Which part of the presidential majority opinion did you take issue with?
I found it grappled with some weighty issues and made a defensible position, that I expect will be refined when/if the case returns to the Supreme Court.
The framers understood the concept of immunity, and in at least one instance explicitly granted it in the constitution. They did not mention anything about immunity for the chief executive.
The line of argument about "bold and decisive action" is complete bullshit. The OLC has told previous presidents, in writing, that they are not immune from prosecution and that knowledge did not fatally impede their judgment. The president also has a fleet of lawyers at their disposal, and the DoJ conceded in oral argument that if the president obtained an opinion from the attorney general that a given act was indeed legal, the president would have immunity for that act via estoppel by entrapment.

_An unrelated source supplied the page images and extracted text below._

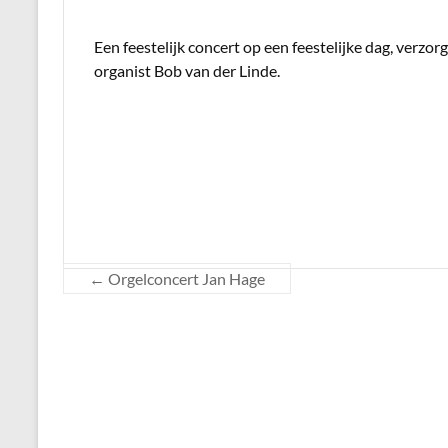
Een feestelijk concert op een feestelijke dag, verzor
organist Bob van der Linde.
←
Orgelconcert Jan Hage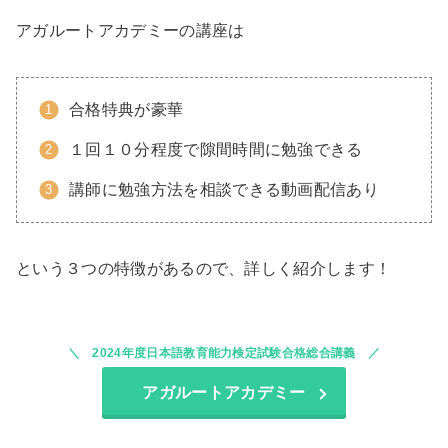
アガルートアカデミーの講座は
合格特典が豪華
１回１０分程度で隙間時間に勉強できる
講師に勉強方法を相談できる動画配信あり
という３つの特徴があるので、詳しく紹介します！
2024年度日本語教育能力検定試験合格総合講義
アガルートアカデミー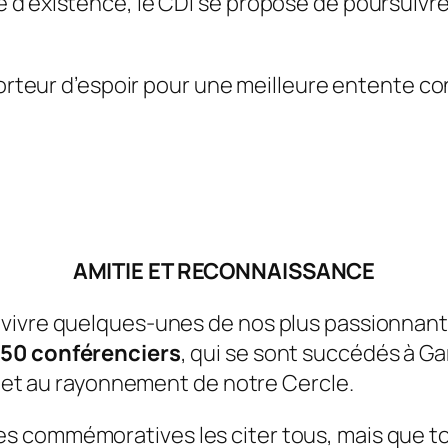
d’existence, le CDI se propose de poursuivre l
porteur d’espoir pour une meilleure entente con
AMITIE ET RECONNAISSANCE
evivre quelques-unes de nos plus passionnan
150 conférenciers
, qui se sont succédés à Ga
té et au rayonnement de notre Cercle.
 commémoratives les citer tous, mais que to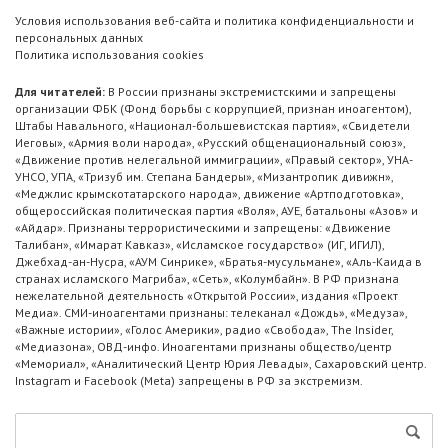
Условия использования веб-сайта и политика конфиденциальности и
персональных данных
Политика использования cookies
Для читателей:
В России признаны экстремистскими и запрещены
организации ФБК (Фонд борьбы с коррупцией, признан иноагентом),
Штабы Навального, «Национал-большевистская партия», «Свидетели
Иеговы», «Армия воли народа», «Русский общенациональный союз»,
«Движение против нелегальной иммиграции», «Правый сектор», УНА-
УНСО, УПА, «Тризуб им. Степана Бандеры», «Мизантропик дивижн»,
«Меджлис крымскотатарского народа», движение «Артподготовка»,
общероссийская политическая партия «Воля», АУЕ, батальоны «Азов» и
«Айдар». Признаны террористическими и запрещены: «Движение
Талибан», «Имарат Кавказ», «Исламское государство» (ИГ, ИГИЛ),
Джебхад-ан-Нусра, «АУМ Синрике», «Братья-мусульмане», «Аль-Каида в
странах исламского Магриба», «Сеть», «Колумбайн». В РФ признана
нежелательной деятельность «Открытой России», издания «Проект
Медиа». СМИ-иноагентами признаны: телеканал «Дождь», «Медуза»,
«Важные истории», «Голос Америки», радио «Свобода», The Insider,
«Медиазона», ОВД-инфо. Иноагентами признаны общество/центр
«Мемориал», «Аналитический Центр Юрия Левады», Сахаровский центр.
Instagram и Facebook (Metа) запрещены в РФ за экстремизм.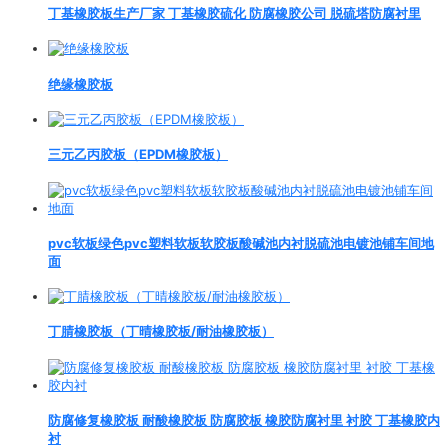
丁基橡胶板生产厂家 丁基橡胶硫化 防腐橡胶公司 脱硫塔防腐衬里
绝缘橡胶板
三元乙丙胶板（EPDM橡胶板）
pvc软板绿色pvc塑料软板软胶板酸碱池内衬脱硫池电镀池铺车间地
面
丁腈橡胶板（丁晴橡胶板/耐油橡胶板）
防腐修复橡胶板 耐酸橡胶板 防腐胶板 橡胶防腐衬里 衬胶 丁基橡胶内
衬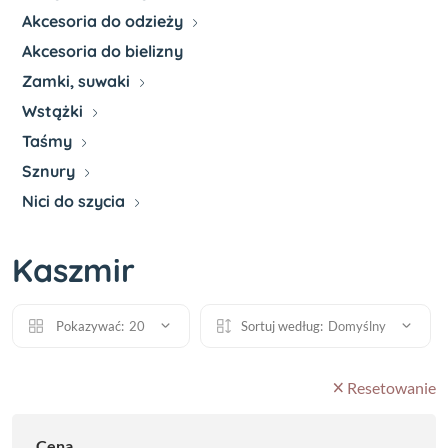
Akcesoria do odzieży
Akcesoria do bielizny
Zamki, suwaki
Wstążki
Taśmy
Sznury
Nici do szycia
Kaszmir
Pokazywać:
20
Sortuj według:
Domyślny
Resetowanie
Cena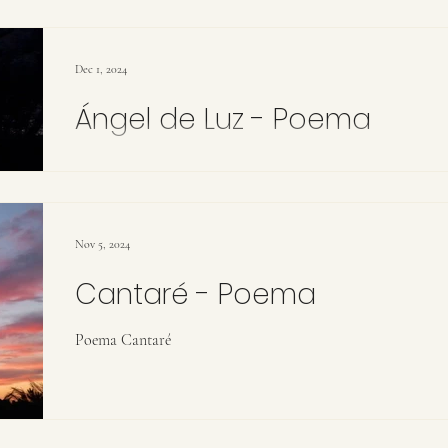
Dec 1, 2024
Ángel de Luz - Poema
Poema Ángel de Luz
Nov 5, 2024
Cantaré - Poema
Poema Cantaré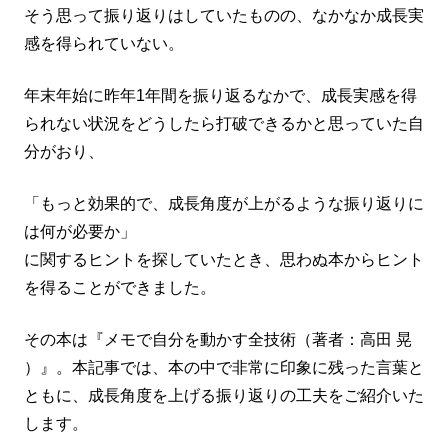
そう思って振り返りはしていたものの、なかなか成長実
感を得られていない。
年末年始に昨年1年間を振り返るなかで、成長実感を得
られない状況をどうしたら打破できるかと思っていた自
分がおり、
「もっと効果的で、成長角度が上がるような振り返りに
は何が必要か」
に関するヒントを探していたとき、思わぬ本からヒント
を得ることができました。
その本は『メモで自分を動かす全技術（著者：高田 晃
）』。本記事では、本の中で非常に印象に残った言葉と
ともに、成長角度を上げる振り返りの工夫をご紹介いた
します。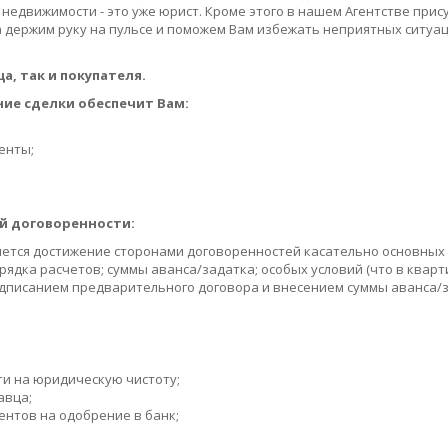
 недвижимости - это уже юрист. Кроме этого в нашем Агентстве прис
 держим руку на пульсе и поможем Вам избежать неприятных ситуа
а, так и покупателя.
ие сделки обеспечит Вам:
енты;
й договоренности:
ется достижение сторонами договоренностей касательно основных у
ядка расчетов; суммы аванса/задатка; особых условий (что в кварти
подписанием предварительного договора и внесением суммы аванса/
и на юридическую чистоту;
авца;
ентов на одобрение в банк;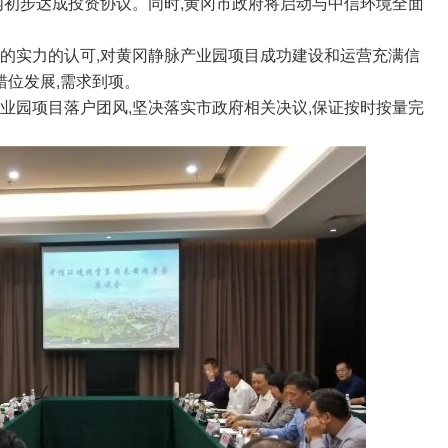
内初步达成投资协议。同时,黄冈市政府将启动与中信环境全面
实力的认可,对黄冈静脉产业园项目成功建设和运营充满信
错位发展,需求到项。
园项目落户团风,坚决落实市政府相关决议,保证按时按量完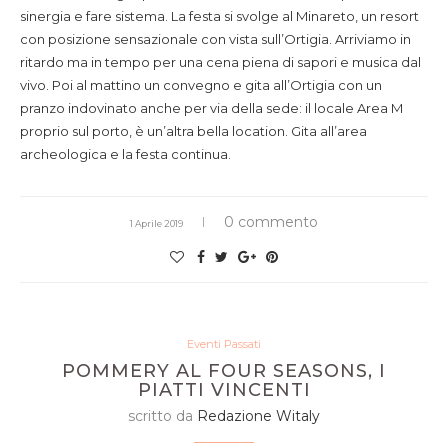
sinergia e fare sistema. La festa si svolge al Minareto, un resort
con posizione sensazionale con vista sull’Ortigia. Arriviamo in
ritardo ma in tempo per una cena piena di sapori e musica dal
vivo. Poi al mattino un convegno e gita all’Ortigia con un
pranzo indovinato anche per via della sede: il locale Area M
proprio sul porto, è un’altra bella location. Gita all’area
archeologica e la festa continua.
0 commento
1 Aprile 2019
Eventi Passati
POMMERY AL FOUR SEASONS, I
PIATTI VINCENTI
scritto da
Redazione Witaly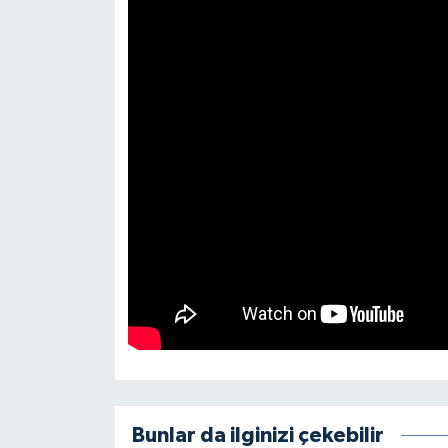
Bunlar da ilginizi çekebilir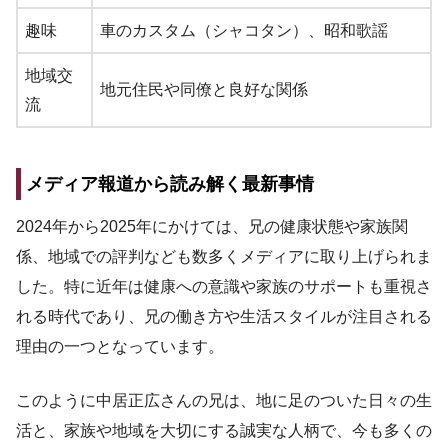
趣味
車のカスタム（シャコタン）、昭和歌謡
地域交
地元住民や同僚と良好な関係
流
メディア報道から読み解く最新事情
2024年から2025年にかけては、兄の健康状態や家族関
係、地域での評判なども数多くメディアに取り上げられま
した。特に近年は健康への意識や家族のサポートも重視さ
れる時代であり、兄の働き方や生活スタイルが注目される
理由の一つとなっています。
このように中居正広さんの兄は、地に足のついた日々の生
活と、家族や地域を大切にする誠実な人柄で、今も多くの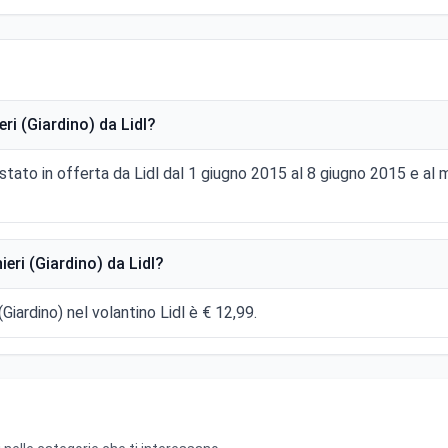
ri (Giardino) da Lidl?
è stato in offerta da Lidl dal 1 giugno 2015 al 8 giugno 2015 e a
eri (Giardino) da Lidl?
(Giardino) nel volantino Lidl è € 12,99.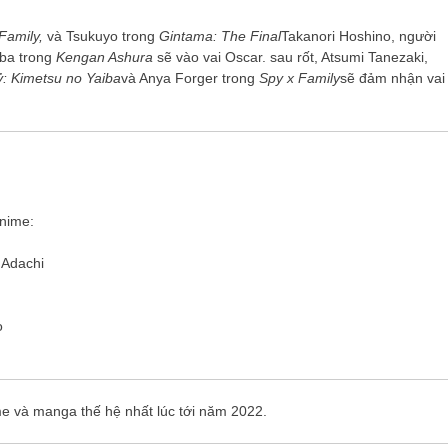
Family,
và Tsukuyo trong
Gintama: The Final
Takanori Hoshino, người
iba trong
Kengan Ashura
sẽ vào vai Oscar. sau rốt, Atsumi Tanezaki,
ỷ: Kimetsu no Yaiba
và Anya Forger trong
Spy x Family
sẽ đảm nhận vai
nime:
 Adachi
o
me và manga thế hệ nhất lúc tới năm 2022.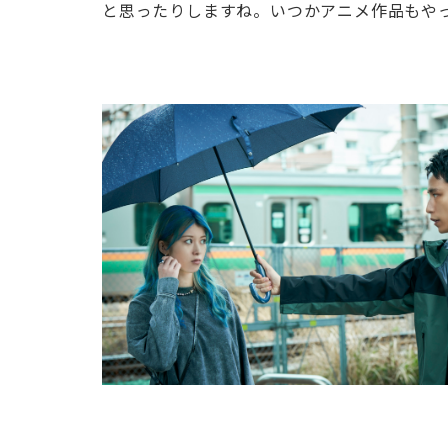
と思ったりしますね。いつかアニメ作品もやっ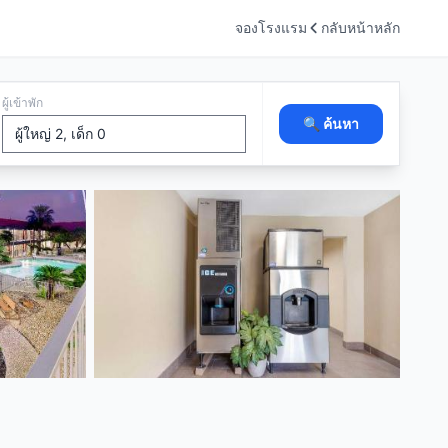
จองโรงแรม
กลับหน้าหลัก
ผู้เข้าพัก
🔍 ค้นหา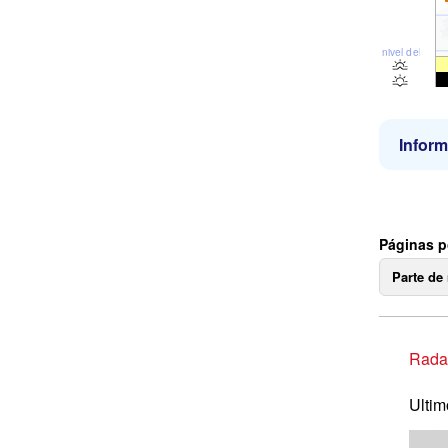
nivel del mar
Inform
Páginas p
Parte de
Radar
Ultim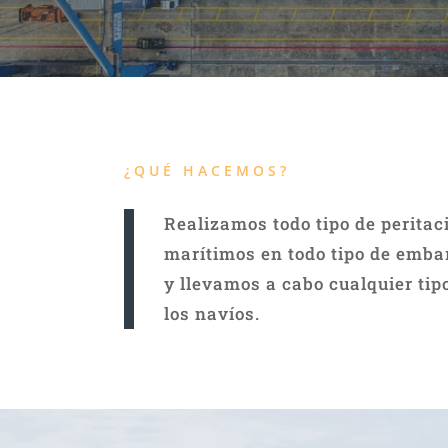
¿QUÉ HACEMOS?
Realizamos todo tipo de peritac
marítimos en todo tipo de emb
y llevamos a cabo cualquier tip
los navíos.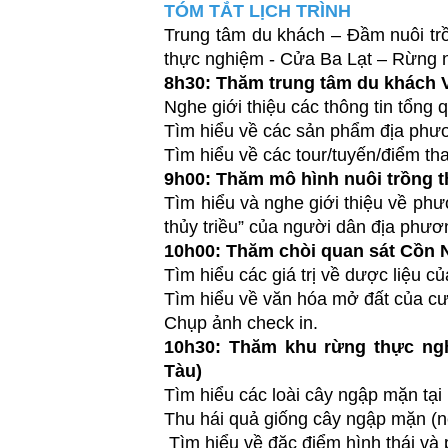
TÓM TẮT LỊCH TRÌNH
Trung tâm du khách – Đầm nuôi t
thực nghiệm - Cửa Ba Lạt – Rừng 
8h30: Thăm trung tâm du khách 
Nghe giới thiệu các thông tin tổng
Tìm hiểu về các sản phẩm địa phươ
Tìm hiểu về các tour/tuyến/điểm t
9h00: Thăm mô hình nuôi trồng t
Tìm hiểu và nghe giới thiệu về phư
thủy triều” của người dân địa phươ
10h00: Thăm chòi quan sát Cồn
Tìm hiểu các giá trị về dược liệu củ
Tìm hiểu về văn hóa mở đất của c
Chụp ảnh check in.
10h30: Thăm khu rừng thực ng
Tàu)
Tìm hiểu các loài cây ngập mặn tạ
Thu hái quả giống cây ngập mặn (n
Tìm hiểu về đặc điểm hình thái và 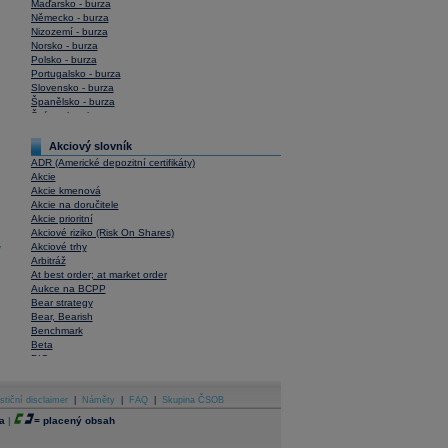
Maďarsko - burza
Německo - burza
Nizozemí - burza
Norsko - burza
Polsko - burza
Portugalsko - burza
Slovensko - burza
Španělsko - burza
Švýcarsko - burza
USA - burza
Akciový slovník
ADR (Americké depozitní certifikáty)
Akcie
Akcie kmenová
Akcie na doručitele
Akcie prioritní
Akciové riziko (Risk On Shares)
Akciové trhy
y
Arbitráž
At best order; at market order
Aukce na BCPP
Bear strategy
Bear, Bearish
Benchmark
Beta
BIC
Blokové obchody
Blue chips
stiční disclaimer
Bonita
|
Náměty
|
FAQ
|
Skupina ČSOB
Book To Bill Ratio
a
|
=
placený obsah
Book Value
Bookbuilding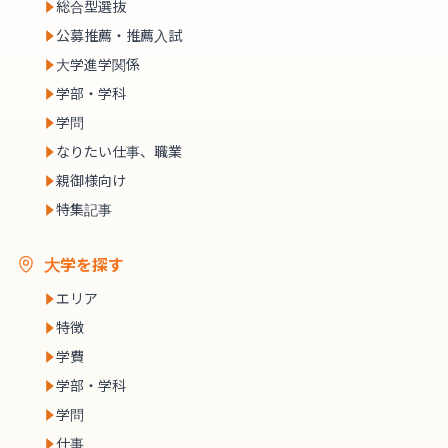
総合型選抜
公募推薦・推薦入試
大学進学関係
学部・学科
学問
なりたい仕事、職業
親御様向け
特集記事
大学を探す
エリア
特徴
学費
学部・学科
学問
仕事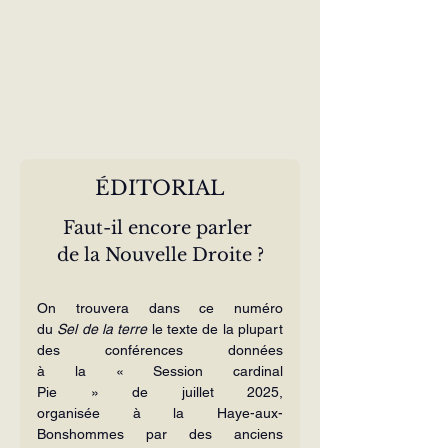
ÉDITORIAL
Faut-il encore parler 
de la Nouvelle Droite ?
On trouvera dans ce numéro 
du 
Sel de la terre 
le texte de la plupart 
des conférences données 
à la « Session cardinal 
Pie » de juillet 2025, 
organisée à la Haye-aux-
Bonshommes par des anciens 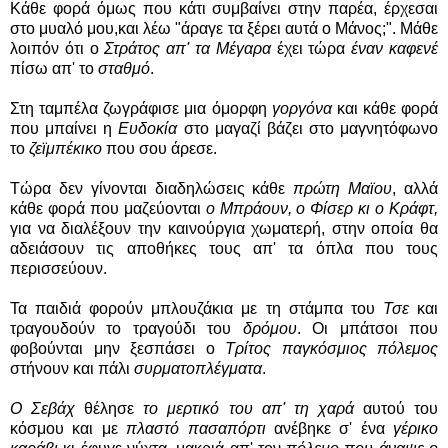
Κάθε φορά όμως που κάτι συμβαίνει στην παρέα, έρχεσαι
στο μυαλό μου,και λέω "άραγε τα ξέρει αυτά ο Μάνος;". Μάθε
λοιπόν ότι ο
Στράτος απ' τα Μέγαρα
έχει τώρα
έναν καφενέ
πίσω απ' το
σταθμό
.
Στη ταμπέλα ζωγράφισε μια όμορφη
γοργόνα
και κάθε φορά
που μπαίνει η
Ευδοκία
στο μαγαζί βάζει στο μαγνητόφωνο
το
ζεϊμπέκικο
που σου άρεσε.
Τώρα δεν γίνονται διαδηλώσεις κάθε
πρώτη Μαϊου
, αλλά
κάθε φορά που μαζεύονται
ο Μπράουν, ο Φίσερ κι ο Κράφτ,
για να διαλέξουν την καινούργια χωματερή, στην οποία θα
αδειάσουν τις αποθήκες τους απ' τα όπλα που τους
περισσεύουν.
Τα παιδιά φορούν μπλουζάκια με τη στάμπα του
Τσε
και
τραγουδούν το τραγούδι του
δρόμου
. Οι μπάτσοι που
φοβούνται μην ξεσπάσει ο
Τρίτος παγκόσμιος πόλεμος
στήνουν και πάλι
συρματοπλέγματα
.
Ο Σεβάχ
θέλησε
το μερτικό του απ' τη χαρά
αυτού του
κόσμου και με
πλαστό πασαπόρτι
ανέβηκε σ' ένα
γέρικο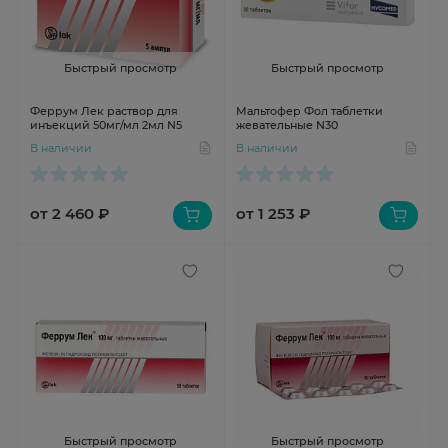
Быстрый просмотр
Быстрый просмотр
Феррум Лек раствор для
Мальтофер Фол таблетки
инъекций 50мг/мл 2мл N5
жевательные N30
В наличии
В наличии
от 2 460 ₽
от 1 253 ₽
Быстрый просмотр
Быстрый просмотр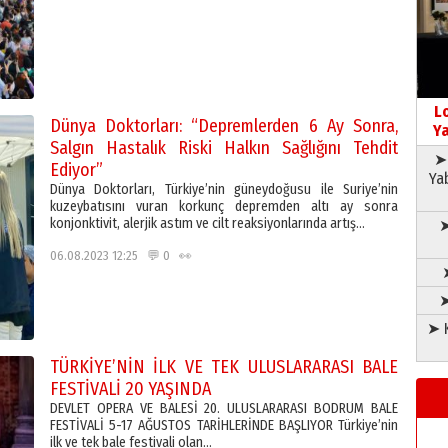
L
Dünya Doktorları: “Depremlerden 6 Ay Sonra,
Ya
Salgın Hastalık Riski Halkın Sağlığını Tehdit
➤ 
Ediyor”
Ya
Dünya Doktorları, Türkiye’nin güneydoğusu ile Suriye’nin
kuzeybatısını vuran korkunç depremden altı ay sonra
konjonktivit, alerjik astım ve cilt reaksiyonlarında artış…
➤
06.08.2023 12:25 💬 0 👀
➤
➤ K
TÜRKİYE’NİN İLK VE TEK ULUSLARARASI BALE
FESTİVALİ 20 YAŞINDA
DEVLET OPERA VE BALESİ 20. ULUSLARARASI BODRUM BALE
FESTİVALİ 5-17 AĞUSTOS TARİHLERİNDE BAŞLIYOR Türkiye’nin
ilk ve tek bale festivali olan…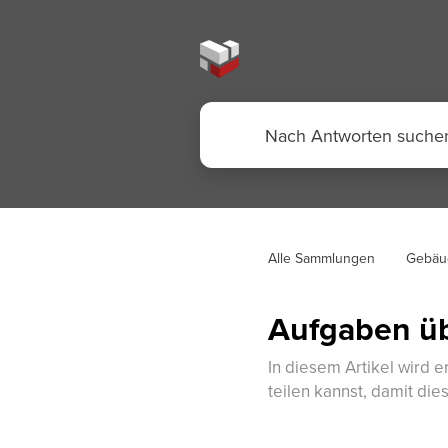
Alle Sammlungen
Gebäu
Aufgaben üb
In diesem Artikel wird 
teilen kannst, damit die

The opinion does almost nothing to establish what is and is not an official act for the purposes of this new immunity. This has become a hallmark of the Roberts court; making a power grab by writing an opinion that rests on laughably malleable language ("major questions", "deeply rooted in tradition", "official acts"). You can just wait until your friends appeal the cases that didn't go your way, grant cert because of course you get to pick your own dock, and laugh all the way to the bank.
The cherry on top is the part prohibiting even the introduction of evidence relating to official acts. If the president openly takes a cartoon burlap sack of money in exchange for a pardon, the standard set out in the opinion is that you cannot introduce any evidence pertaining to the grant of the pardon, because the pardon power is a core constitutional authority of the executive.
The entire opinion is ahistorical, poorly reasoned, and profoundly unwise.
> The opinion does almost nothing to establish what is and is not an official act for the purposes of this new immunity. This has become a hallmark of the Roberts court...
That was the part I found most wise. Given the polarization of the issue, avoiding commiting anything to specific and tossing it back to lower courts seemed a decent middle ground.
If/when it comes back up and the specifics are declared, then I'll decide.
My opinion is that Roberts may be waiting for Thomas to retire, and is trying to tread water by throwing the more staunchly conservatives temporary bones, lest they etch bad precedent into stone.